Так и не послушались ходы и продолжали бороться за свои вольности. Жалоба их пошла на новое рассмотрение в апелляционный суд в Прагу, а им приказали направить туда же семерых толковых и надежных доверенных. Наряду со старым Криштофом Грубым, драженовским старостой, послали ходы в Прагу и Яна Козину – главаря. Но не о старых привилегиях повели с ними речь в Пражском апелляционном суде, а о неповиновении Ламмингеру и их «бесчинствах», о которых доносил Ламмингер, число которых в каждом его донесении и жалобе все возрастало. Ходы опять сослались на свои права. В доказательство предъявили они две уцелевшие у них самые важные грамоты. Но судьи отрезали у грамот печати, изрезали пергамент и, добавив, что грамоты эти уже давно недействительны, потребовали у семи ходоков, чтобы покорились они и принесли Ламмингеру, как своему господину, присягу повиновения и верности. Когда же ходы того не исполнили, бросили их в тюрьму.

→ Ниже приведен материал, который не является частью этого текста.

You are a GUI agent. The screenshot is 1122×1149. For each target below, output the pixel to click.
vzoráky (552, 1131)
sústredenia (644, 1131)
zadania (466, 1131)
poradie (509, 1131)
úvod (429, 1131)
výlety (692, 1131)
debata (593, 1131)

Между тем управляющий Ламмингера, Кош, творивший по воле своего хозяина притеснения и насилия, так разгневал ходских крестьян, что напали они на него и его помощников. Силой ворвался Кош в Драженове в дом Криштофа Грубого, чтобы завладеть письмами, полученными от посланцев из Вены. А когда начал он и в Уезде так самовольничать, восстали против него ходы. Управляющий Кош приказал сопровождавшим его панским егерям стрелять в народ. Но уездские ходы разоружили панских егерей, а управляющего замком взяли в плен.



Но всем этим ходы только лили воду на мельницу Ламмингера. Он тотчас попросил у властей солдат. Отряд не мешкая прибыл и прежде всего занял Уезд.

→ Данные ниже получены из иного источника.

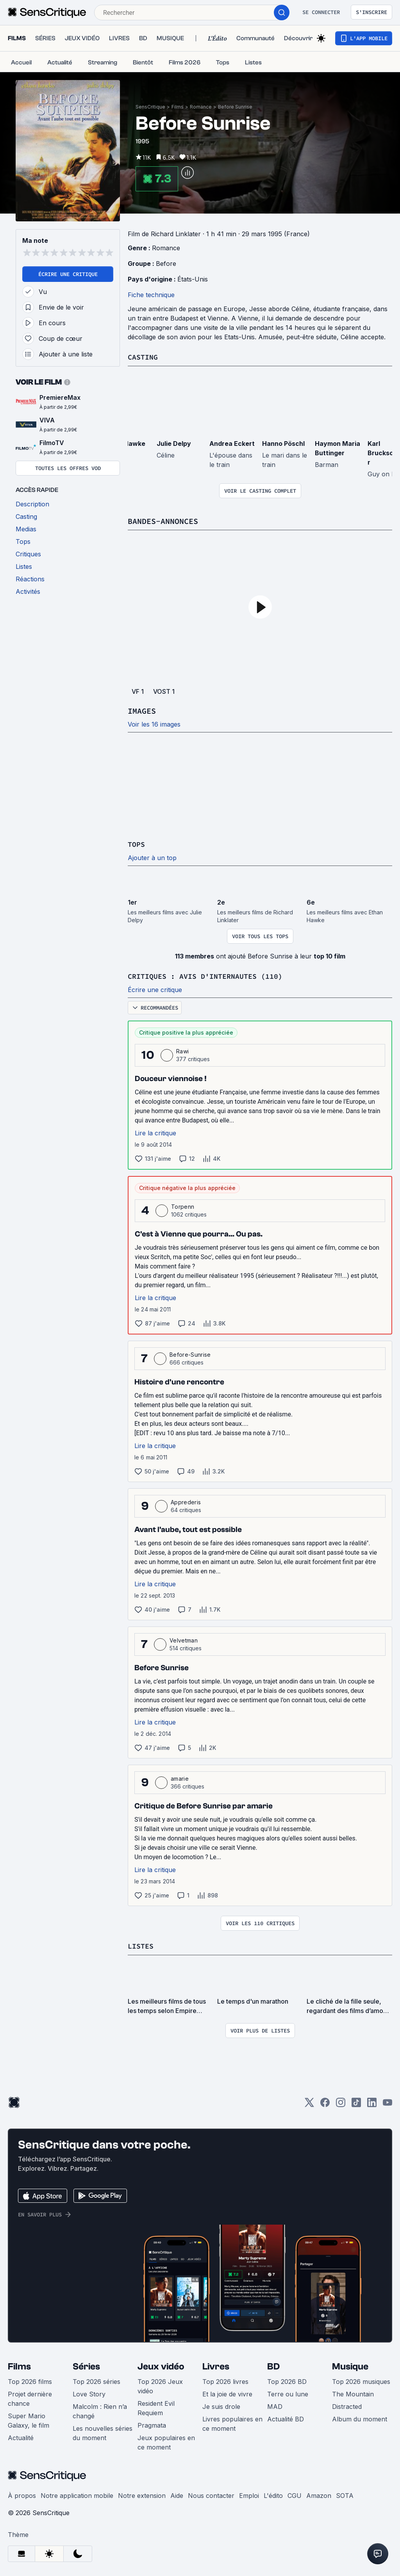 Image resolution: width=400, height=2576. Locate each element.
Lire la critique (155, 1132)
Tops (137, 843)
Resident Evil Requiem (156, 2406)
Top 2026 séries (96, 2380)
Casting (144, 357)
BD (273, 2365)
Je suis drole (221, 2405)
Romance (201, 107)
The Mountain (353, 2392)
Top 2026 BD (287, 2380)
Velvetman (184, 1639)
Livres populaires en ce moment (232, 2422)
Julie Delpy (174, 443)
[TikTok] (356, 2103)
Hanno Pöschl (283, 443)
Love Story (89, 2392)
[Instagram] (340, 2103)
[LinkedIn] (372, 2103)
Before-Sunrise (190, 1353)
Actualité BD (285, 2417)
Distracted (347, 2405)
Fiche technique (151, 295)
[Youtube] (387, 2103)
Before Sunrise (235, 107)
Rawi (182, 1050)
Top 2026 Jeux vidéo (160, 2384)
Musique (350, 2365)
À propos (22, 2494)
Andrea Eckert (232, 443)
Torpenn (182, 1205)
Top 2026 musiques (361, 2380)
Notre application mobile (77, 2494)
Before (166, 263)
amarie (180, 1777)
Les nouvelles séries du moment (102, 2431)
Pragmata (152, 2424)
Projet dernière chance (30, 2397)
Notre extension (142, 2494)
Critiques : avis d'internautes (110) (212, 975)
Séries (86, 2365)
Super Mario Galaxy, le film (28, 2419)
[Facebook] (325, 2103)
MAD (274, 2405)
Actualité (21, 2436)
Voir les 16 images (154, 724)
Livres (215, 2365)
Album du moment (359, 2417)
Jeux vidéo (161, 2365)
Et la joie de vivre (227, 2392)
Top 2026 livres (225, 2380)
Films (177, 107)
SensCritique (150, 107)
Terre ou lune (287, 2392)
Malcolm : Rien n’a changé (100, 2409)
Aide (176, 2494)
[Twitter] (309, 2103)
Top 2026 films (30, 2380)
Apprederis (186, 1501)
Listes (142, 1944)
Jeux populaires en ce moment (166, 2441)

Не дожидаясь прибытия солдат, уездские жители покинули деревню и собрались в лесах у выселка Гамри. К ним присоединились ходы из окрестных деревень. Оттуда под натиском более сильного врага пришлось им отступить в Поциновицы. И здесь начался бой между ними и преследующим их войском.


* * *


Много крови ходов пролилось в этом бою за исконную, милую сердцу свободу, но все было напрасно. Одолело их панское войско.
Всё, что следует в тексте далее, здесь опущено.